[Excerpted records]

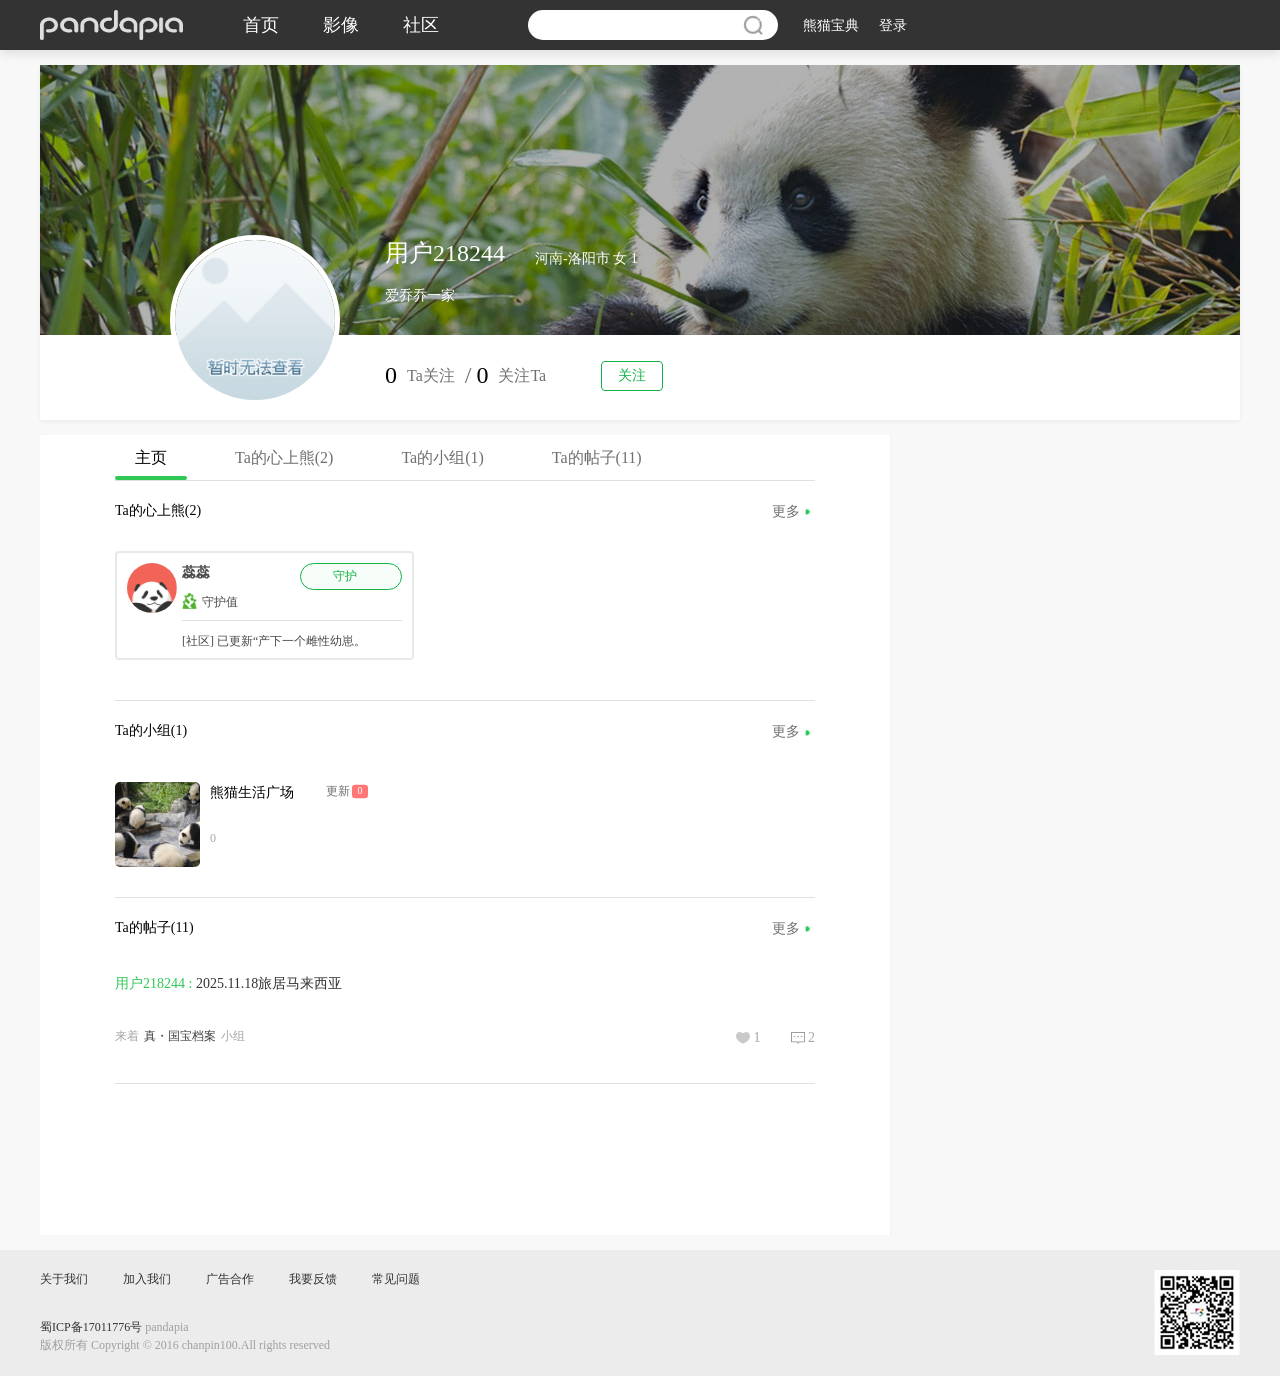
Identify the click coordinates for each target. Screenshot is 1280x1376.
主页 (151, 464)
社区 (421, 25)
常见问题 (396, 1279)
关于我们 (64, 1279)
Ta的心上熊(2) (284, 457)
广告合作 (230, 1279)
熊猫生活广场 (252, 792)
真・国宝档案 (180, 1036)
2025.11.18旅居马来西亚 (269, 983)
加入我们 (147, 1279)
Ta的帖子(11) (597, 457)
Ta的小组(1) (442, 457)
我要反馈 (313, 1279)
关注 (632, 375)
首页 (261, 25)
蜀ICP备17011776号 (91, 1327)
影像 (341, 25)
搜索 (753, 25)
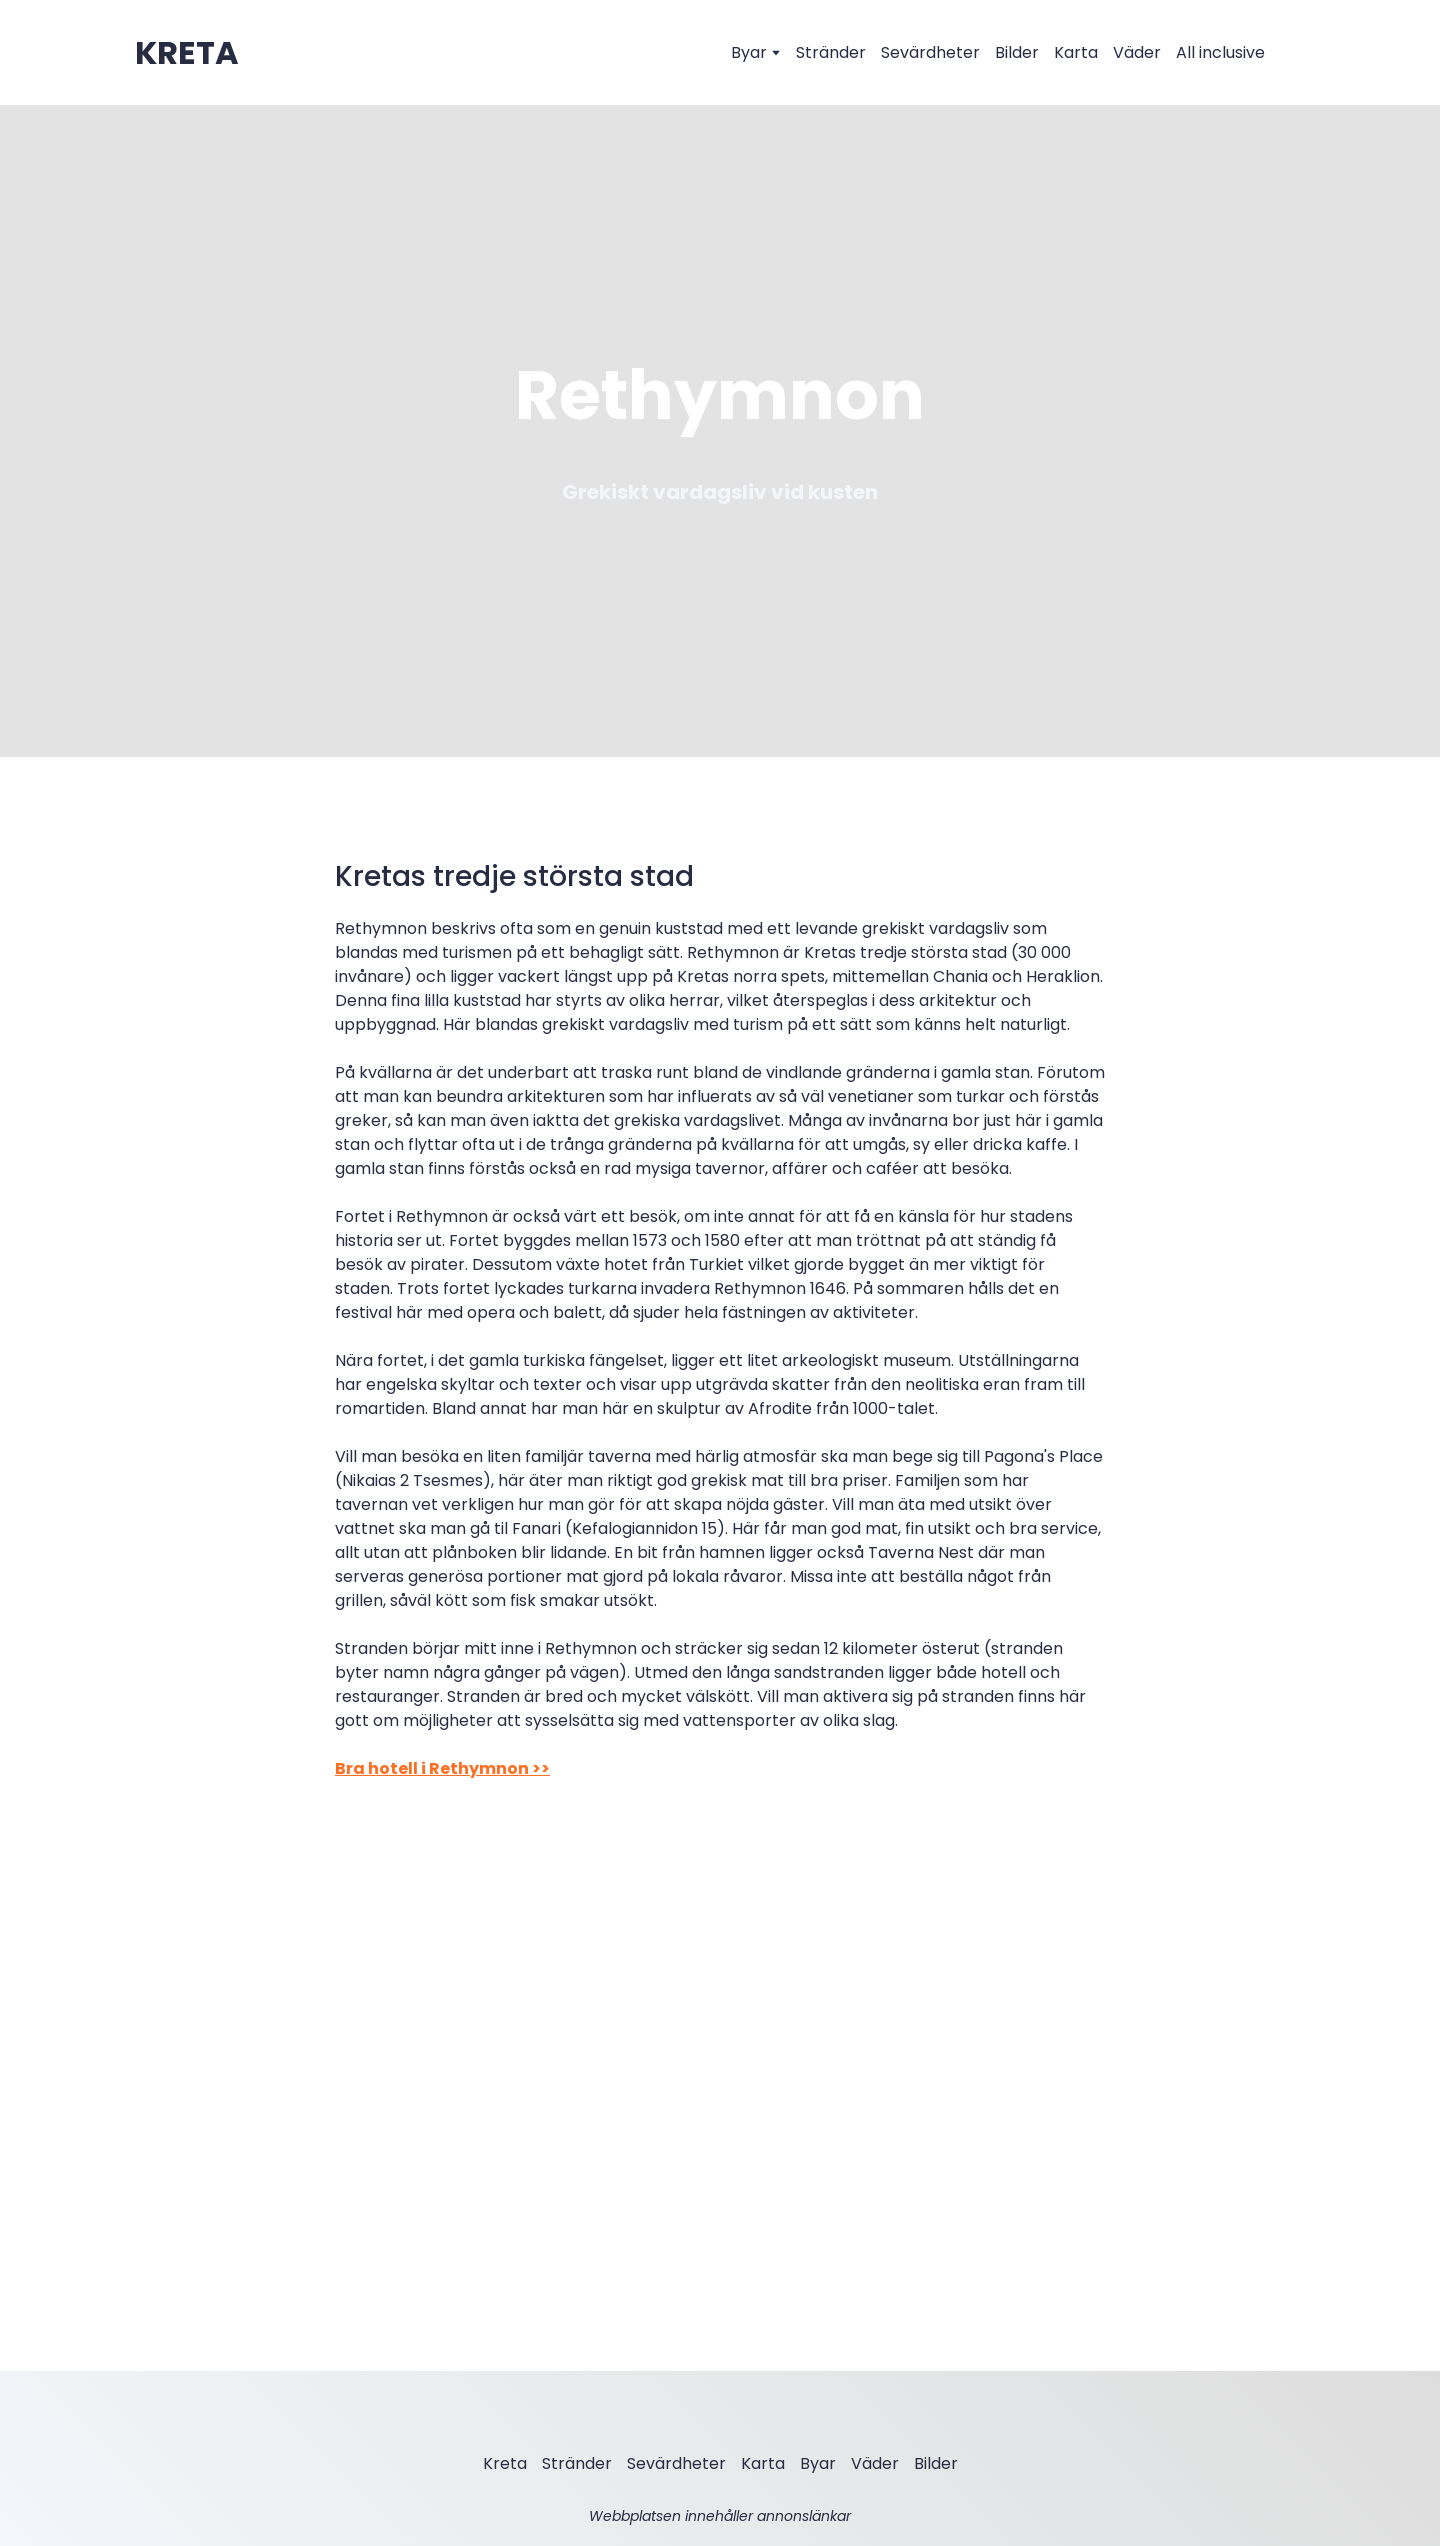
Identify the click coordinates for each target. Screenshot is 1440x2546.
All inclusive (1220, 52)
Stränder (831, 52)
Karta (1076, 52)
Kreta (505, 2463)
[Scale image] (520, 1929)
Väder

[/Excerpted records]

> _Action item_
Leave out every picture and write out exactly the lines running from the line containing "我要反馈 (313, 1279)" to the end of the listing above.

> _Reply to the exercise_
我要反馈 (313, 1279)
关注 (632, 375)
首页 (261, 25)
蜀ICP备17011776号 (91, 1327)
影像 (341, 25)
搜索 (753, 25)
Identify the click coordinates for each target. Screenshot is 1440x2546.
All inclusive (1220, 52)
Stränder (831, 52)
Karta (1076, 52)
Kreta (505, 2463)
[Scale image] (520, 1929)
Väder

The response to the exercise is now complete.